いわば天に向かって枝葉を伸ばしながら突き出した杉の木を、枝葉を取り払って逆さまに地面に突き立てたような恰好をしている。

つまり、一種の逆向きフィードバックのシステムだ。

フィードフォワードの2つの弱点

フィードフォワードには2つ弱点がある。

一つはフィードバックで治験を積み重ねて、前もって「順モデル」を作り上げなければならないこと。これにはそれなりの手間ひまがかかる。最悪の場合は、「順モデル」が出来ないままに終わることすらある。

一つは経験になかった状況が生まれた場合は、一度モデルをご破産にしてフィードバックをやり直さなければならないということだ。


順モデルの形成と、その形成過程

ただその場合、まるっきりの御破算というわけではない。前回順モデルを作ったときの経験は十分に役に立つ。努力しただけのことはあるのだ。

人は、順モデルを作る過程を経験したことで、Way of Thinking を身につけたのだ。ここにモデルづくりのもうひとつの意義がある。

ここで私の主張の1つ目が出てくる。

順モデルの形成は、即自的にはスピードアップを始めとする技の「上達」を意味する。一方、順モデルの形成のための知恵を身につけるのは自己陶冶であり、長い目で見て「発達」のための重要な柱となる。

かくのごとくして、フィードフォワードと発達、自己形成の実践課題が一体のものとなってくる。


フィードバックがいらない2つの場合

フィードフォワードは前もって成功モデル作りの準備が必要だが、その作業は教育により代用できる。

良いコーチがいればフィードバックによる習得過程は大幅に短縮できる。場合によってはジャンプ・スルーできる。

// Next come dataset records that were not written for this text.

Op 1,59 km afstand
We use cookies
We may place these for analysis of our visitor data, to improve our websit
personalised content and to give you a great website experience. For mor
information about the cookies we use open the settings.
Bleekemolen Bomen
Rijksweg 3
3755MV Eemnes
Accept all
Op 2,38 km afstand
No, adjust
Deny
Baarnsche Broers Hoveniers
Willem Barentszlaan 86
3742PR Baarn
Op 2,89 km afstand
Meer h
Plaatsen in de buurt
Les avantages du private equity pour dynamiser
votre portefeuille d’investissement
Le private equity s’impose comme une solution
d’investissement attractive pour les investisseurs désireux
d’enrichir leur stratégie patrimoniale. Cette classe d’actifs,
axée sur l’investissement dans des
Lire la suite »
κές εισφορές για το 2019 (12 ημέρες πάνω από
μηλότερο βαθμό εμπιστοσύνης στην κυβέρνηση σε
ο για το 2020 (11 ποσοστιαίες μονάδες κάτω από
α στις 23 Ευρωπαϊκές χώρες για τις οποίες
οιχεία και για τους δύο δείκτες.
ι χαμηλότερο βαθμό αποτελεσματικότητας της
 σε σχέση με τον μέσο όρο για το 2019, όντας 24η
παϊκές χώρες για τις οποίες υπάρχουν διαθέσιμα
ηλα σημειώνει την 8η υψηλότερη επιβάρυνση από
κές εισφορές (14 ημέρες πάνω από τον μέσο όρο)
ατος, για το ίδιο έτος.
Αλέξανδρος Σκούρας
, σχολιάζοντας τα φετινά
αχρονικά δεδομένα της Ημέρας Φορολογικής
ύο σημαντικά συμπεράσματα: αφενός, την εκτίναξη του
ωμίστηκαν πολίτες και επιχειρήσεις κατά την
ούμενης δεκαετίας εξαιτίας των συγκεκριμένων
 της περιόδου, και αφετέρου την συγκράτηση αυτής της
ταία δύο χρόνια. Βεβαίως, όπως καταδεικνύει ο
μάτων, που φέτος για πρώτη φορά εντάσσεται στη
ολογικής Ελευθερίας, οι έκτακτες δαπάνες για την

AIの場合もスキルの習得は短縮されるが、教育の場合とは仕掛けが違ってくる。

それは最初からフィードフォワードのシステムとしてプランニングされている。そこにさまざまなフィードバック型の治験を押し込んでいくのだ。

これについては、この記事の中では触れないでおくことにする。


上達のモデルとフィードフォワード

これは別にどうという話ではないが、付け加えておきたいことがある。

前野さんは運動技能の上達に関わる神経系が小脳と書いている。これは明らかに間違いであり、基本的には頭頂葉と書くべきである。

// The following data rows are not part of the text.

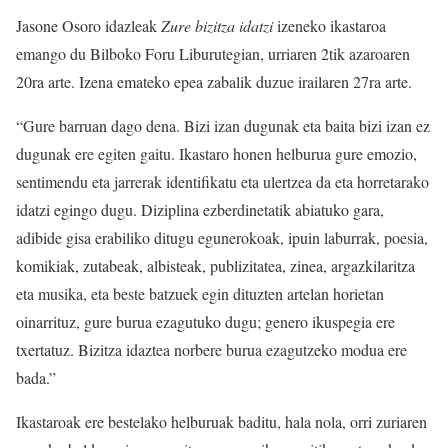
Jasone Osoro idazleak
Zure bizitza idatzi
izeneko ikastaroa
emango du Bilboko Foru Liburutegian, urriaren 2tik azaroaren
20ra arte. Izena emateko epea zabalik duzue irailaren 27ra arte.
“Gure barruan dago dena. Bizi izan dugunak eta baita bizi izan ez
dugunak ere egiten gaitu. Ikastaro honen helburua gure emozio,
sentimendu eta jarrerak identifikatu eta ulertzea da eta horretarako
idatzi egingo dugu. Diziplina ezberdinetatik abiatuko gara,
adibide gisa erabiliko ditugu egunerokoak, ipuin laburrak, poesia,
komikiak, zutabeak, albisteak, publizitatea, zinea, argazkilaritza
eta musika, eta beste batzuek egin dituzten artelan horietan
oinarrituz, gure burua ezagutuko dugu; genero ikuspegia ere
txertatuz. Bizitza idaztea norbere burua ezagutzeko modua ere
bada.”
Ikastaroak ere bestelako helburuak baditu, hala nola, orri zuriaren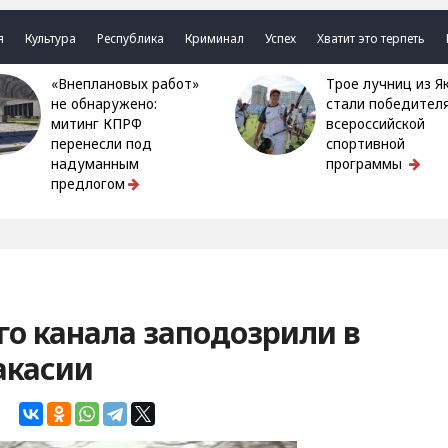
я
Культура
Республика
Криминал
Успех
Хватит это терпеть
«Внеплановых работ»
Трое лучниц из Якутии
не обнаружено:
стали победител
митинг КПРФ
всероссийской
перенесли под
спортивной
надуманным
программы
предлогом
о канала заподозрили в
акасии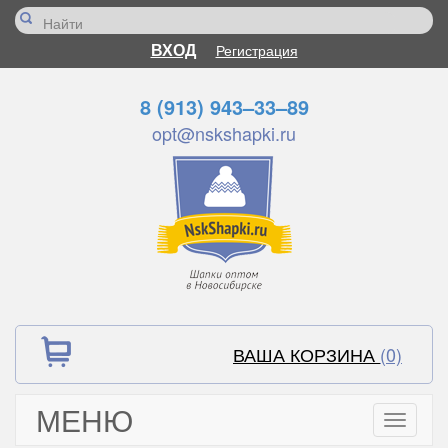
ВХОД
Регистрация
8 (913) 943–33–89
opt@nskshapki.ru
ВАША КОРЗИНА
(0)
МЕНЮ
Toggle
navigati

運動技能は明らかに視覚系のシステムに依存している。座頭市や盲目のピアニストなどがいるが、おそらくバーチュアルな視覚機能を用いているのだろうと思う。

運動技能の習得はたんなる視覚ではなく動画的把握が求められる。動画的把握というのは、対照が何処から何処へどのくらいのスピードで移動するのかの把握である。

この動きを動画記録して、記憶装置に入れ込む。そしてこれに応じて身体反応の動きも把握することになる。

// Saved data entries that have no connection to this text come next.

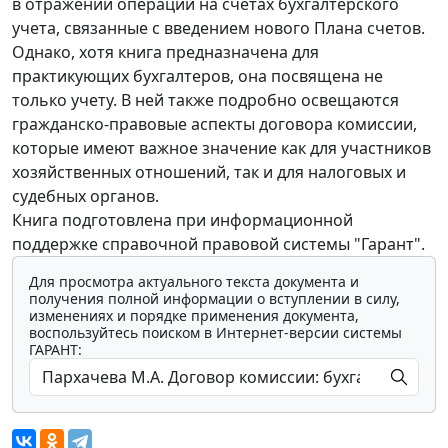
в отражении операций на счетах бухгалтерского
учета, связанные с введением нового Плана счетов.
Однако, хотя книга предназначена для
практикующих бухгалтеров, она посвящена не
только учету. В ней также подробно освещаются
гражданско-правовые аспекты договора комиссии,
которые имеют важное значение как для участников
хозяйственных отношений, так и для налоговых и
судебных органов.
Книга подготовлена при информационной
поддержке справочной правовой системы "Гарант".
Для просмотра актуального текста документа и
получения полной информации о вступлении в силу,
изменениях и порядке применения документа,
воспользуйтесь поиском в Интернет-версии системы
ГАРАНТ:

これが運動イメージとなる。小脳はこのイメージを受けて筋肉への割り振りスピードの調整などを行う。

こういう大脳頭頂葉と小脳の協調が運動の熟練やマスターの内容をなす。これほど広範な各システムの連携だから、逆に言うとかなり広範に応用が効くのである。

こういうフィードバック→フィードフォワードの繰り返しは、人間の成長の営みを形成する。

一つの行為は積み重なることによって実践となる。それは基本的には多くの人間に共通するのだが、営みではあるが、その組み合わせや頻度は各個人によって異なったものになる可能性がある。

これが能力の発達に伴う個性の発現につながり、Ways of Thinking が Way of One's Life へと収束されていくのではないだろうか。